Wednesday, September 14

Where's the passion for the nations?

I am one of those eternal optimists who believe the fulfilling of the Great Commission can be a reality in our lifetime. Yes, I know we are a long way from seeing this today, but it wouldn't take much to turn things around 180° and get back on track.

After all, everything we need is already in place to get the job done:

--Jesus' promise to be with us,

--the Holy Spirit's empowering,

--the Father's provision of needed resources,

--millions of Christ followers already on the front lines ready for action,

--millions more in "reserve" waiting to be deployed

--the Word to guide and us show the way,

--outposts strategically placed in all the key centers around the world,

--direct access to the Commander-in-Chief 24/7/365,

--apostles, prophets, evangelists, pastor-teachers, servant-leaders willing, eager, and ready to train the saints for the work of service...

And yet with everything in place, why is it that we are further away from accomplishing the goal than ever before?

I believe we have substituted comfortable peace-time religion instead of engaging an all-out war effort to finish the task we were charged with 2000 years ago. It is about us and what we want and like; not Him and where is heart is for bringing in the harvest.

A man had two sons, and he came to the first and said, "Son, go work today in the vineyard." And he answered, "I will not"; but afterward he regretted it and went. The man came to the second and said the same thing; and he answered, "I will, sir"; but he did not go. Which of the two did the will of his father? They said, "The first." (Matt.21:28-31)

Which of the two are we like today? The first or the second? Most of us are persuaded we are doing the will of the Father because we are "good Christians" who go to church and read our Bibles. Yet, we have been clearly told to work in our Lord's vineyard. Like the second son, we say, "I will, sir"--but our words are just words. We are not doing anything. It is perfectly OK to lie sing in church, "Send me, O Lord, send me to the nations, for your glory, send me..." but we have zero intention of changing a single thing about the way we live or our current lifestyle--certainly not up doing something as radical as going to the nations for the glory of the Lord!

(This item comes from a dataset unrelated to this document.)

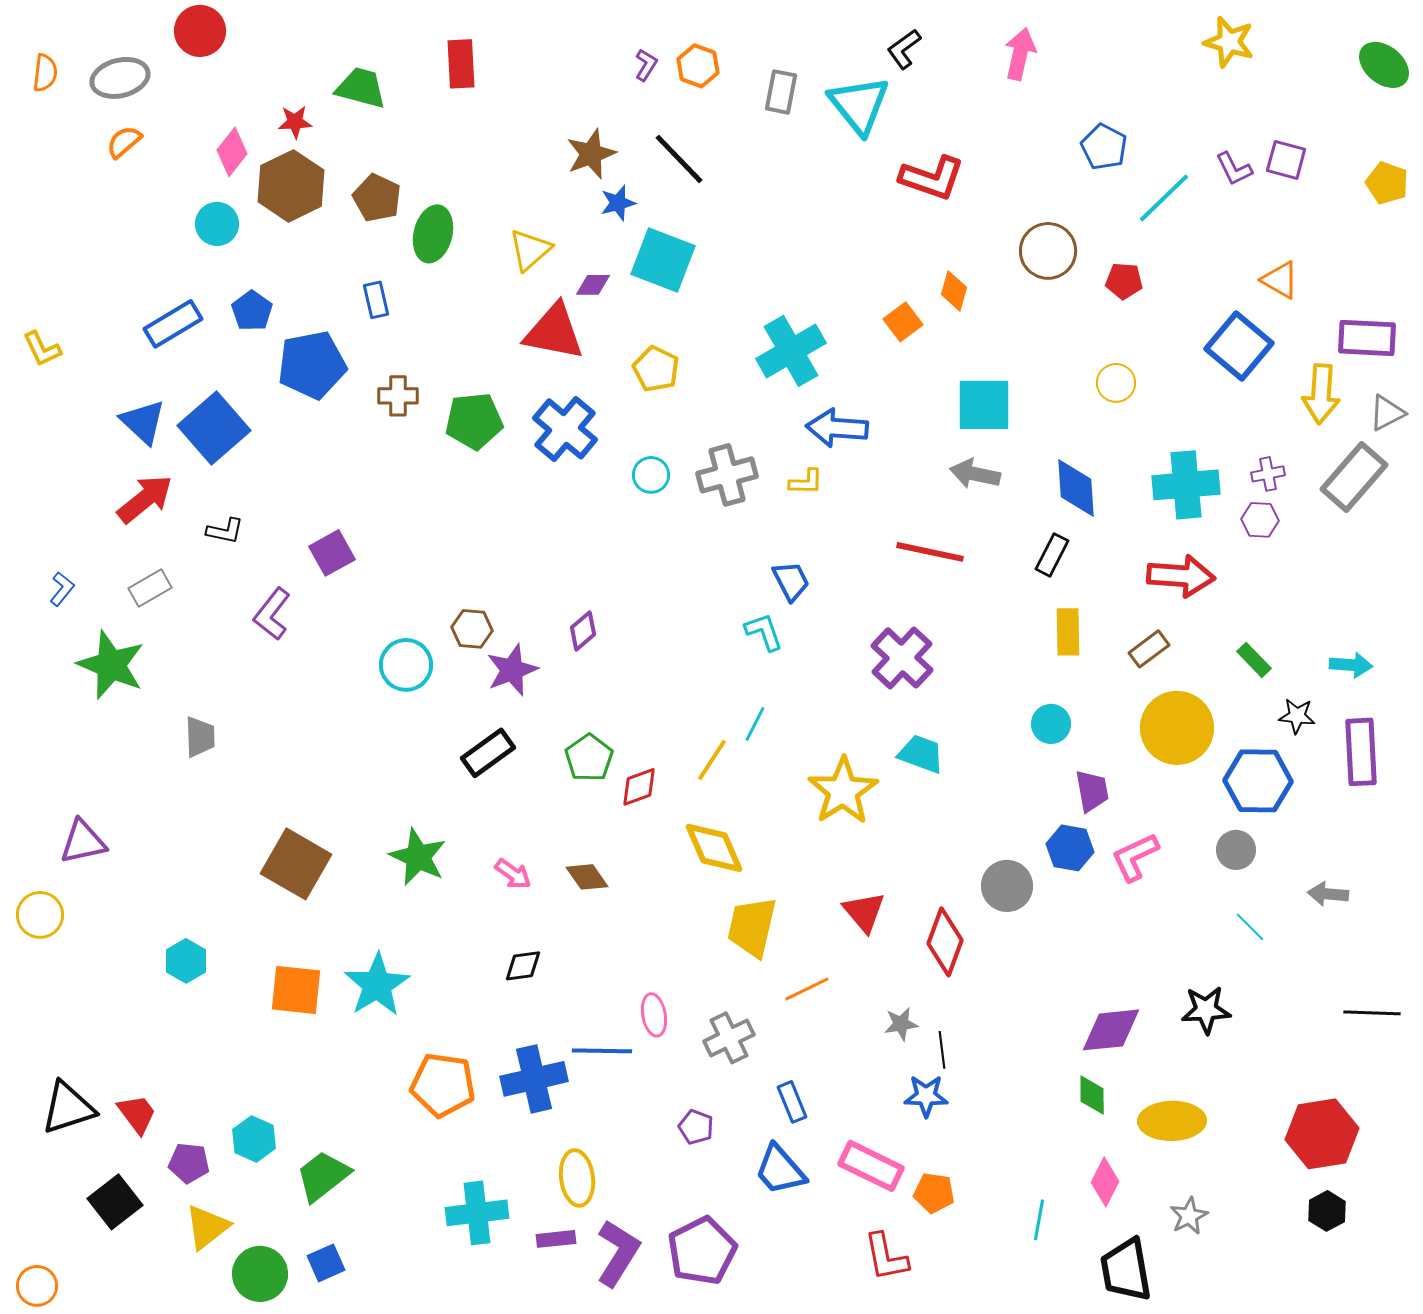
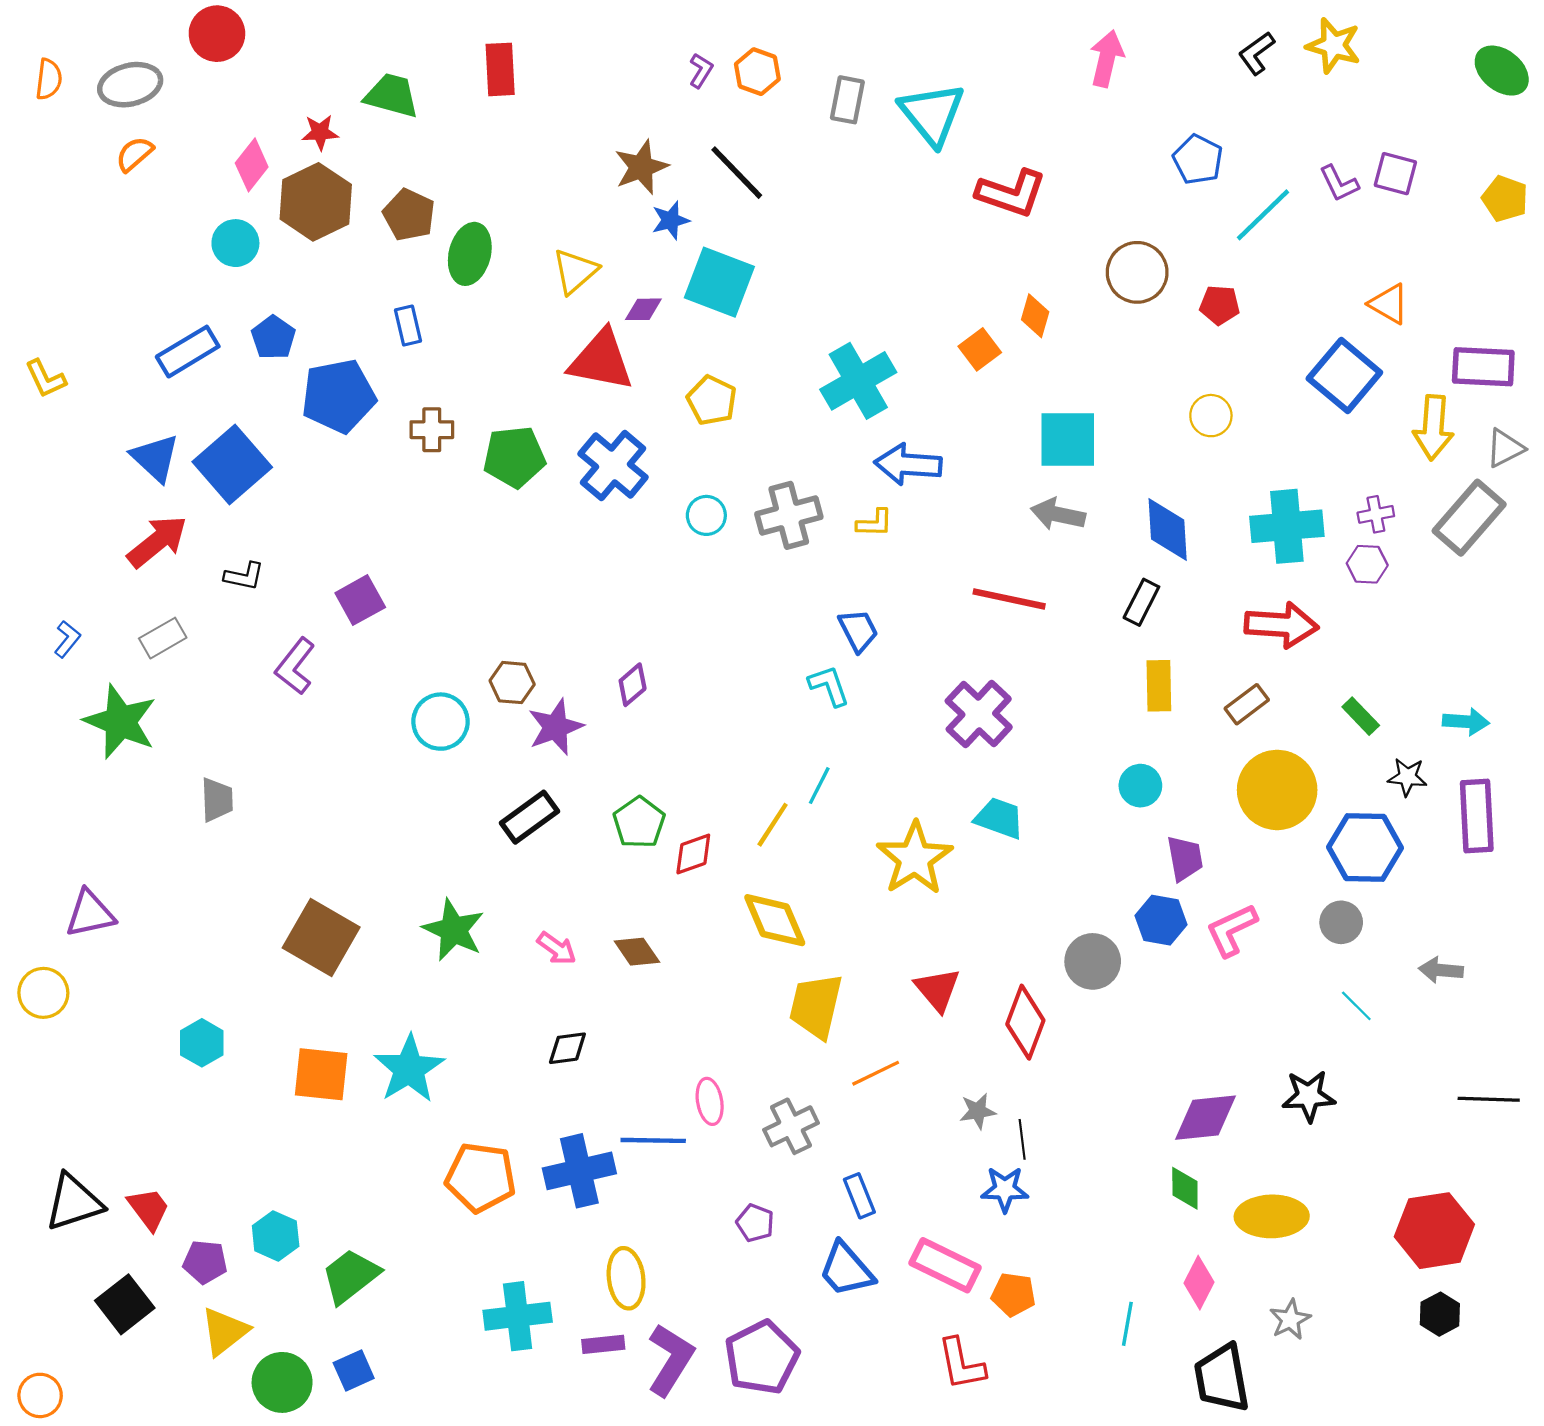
black L-shape: (904, 49) -> (1256, 53), moved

As Steve Smith writes in T4T: A Discipleship ReRevolution, "The problem throughout history has never been with God--He is willing, passionate for His people to be reached. The problem is not with the harvest--the Spirit is doing His part to prepare a harvest even among hard peoples. The problem is with us--we need to recapture the first-century discipleship revolution that turned the world upside down. We need a discipleship re-revolution!"

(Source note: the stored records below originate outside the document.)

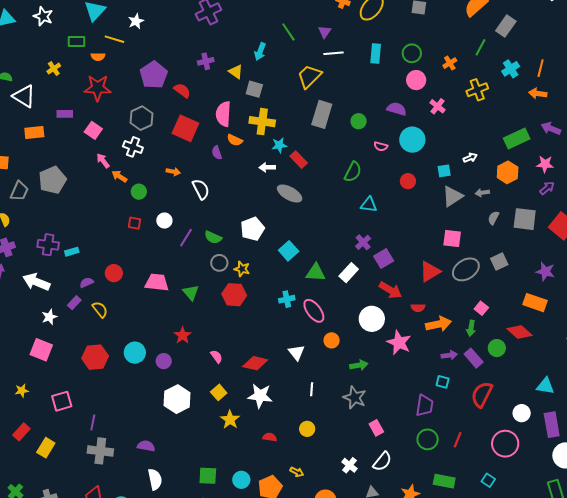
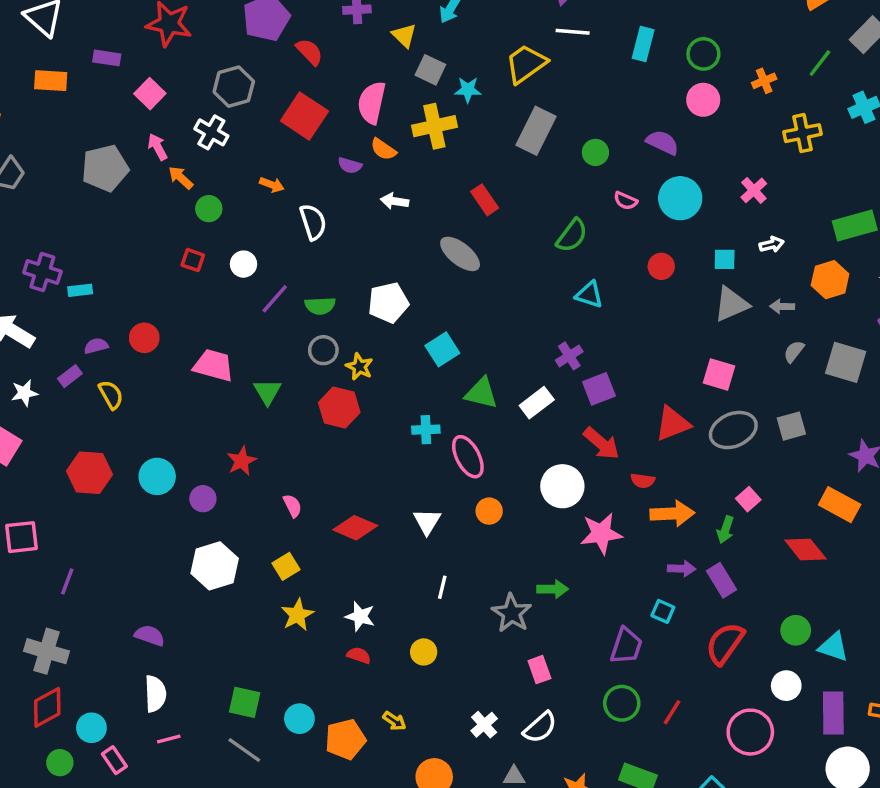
pink cross: (438, 106) -> (754, 190), moved
yellow cross: (262, 122) -> (434, 126), turned -30
cyan star: (279, 145) -> (468, 90), moved
purple semicircle: (217, 153) -> (350, 165), turned -64
white arrow: (267, 167) -> (395, 201), moved
gray pentagon: (52, 180) -> (105, 168), moved
green semicircle: (213, 237) -> (320, 306), turned -36
pink star: (399, 343) -> (601, 533), turned 30
green circle: (497, 348) -> (796, 630), moved
green arrow: (359, 365) -> (553, 589), moved
white star: (260, 396) -> (360, 616), moved, size x0.7
gray cross: (100, 451) -> (47, 651), moved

I find it amazing so few Christians seem interested in even talking about evangelism, discipleship, church planting, or reaching the billions of lost souls scattered around the nations--not to mention actually engaging in these pursuits. The idea that we are followers of Jesus who fish for men (Mark 1:17) seems to be something missionaries and professional clergy are supposed to do.

The Church in America seems to have a totally different agenda from that of our Lord. She desperately needs to understand that the call to follow Jesus means death to one's self, one's ambitions, one's personal dreams, one's personal well-being. His Kingdom is first. His mandate of making disciples of the nations takes precedence over our own plans, dreams and ambitions. "Not my will but thine be done" was Jesus prayer (and ought to be our prayer!) His interests come first. His heart beat needs to be our heart beat. His glory is what it is all about.

We desperately need to recapture the first-century discipleship revolution!


Darrell Kilcup, DC said...


Ross said...

I couldn't agree with you more! My wife and I are currently in the works for heading to the mission field long-term hopefully with the IMB! We couldn't be more excited to serve the nations!
Your blog has been a window into the life of a missionary, and has been an encouragement! Thanks brother

Aussie John said...


You are so right, and describe the situation in this country so well.
When speaking of these matters once, a deacon said, "That's what we pay you for!"

That is as good a reason as any for pastors to be tentmakers.

We pay people to do what we don't want to do.

J. Guy Muse said...


That is great news. Welcome aboard! Do you know yet what part of the world you're headed to? Glad the blog has served a tiny part in encouraging you. This encourages me to keep blogging!

J. Guy Muse said...


That is as good a reason as any for pastors to be tentmakers. Sounds like a good topic to explore for a future blog post! Thanks for the idea. I think it has a lot of merit.

Tim Quito said...

I think being united in the effort might help... we seem to be all over the place, each one doing their bit for their idea of the kingdom... instead of some coordinated effort, helping others to reach common goals... we appear to think our goals are Jesus' and everyone else's aren't?? Or at least I am so busy doing my bit I have no time to help the others in theirs.. I don't think Jesus is very happy with this situation.... but I do think it is a crippler to getting the job done!

J. Guy Muse said...


I agree that disunity in the Body of Christ is what is keeping us from fulfilling the Great Commission. There are too many agendas and Christ's is given a "back burner." I often wonder what things would look like in the Kingdom if we got back to basics: loving God, loving others, making disciples. Thanks for stopping by.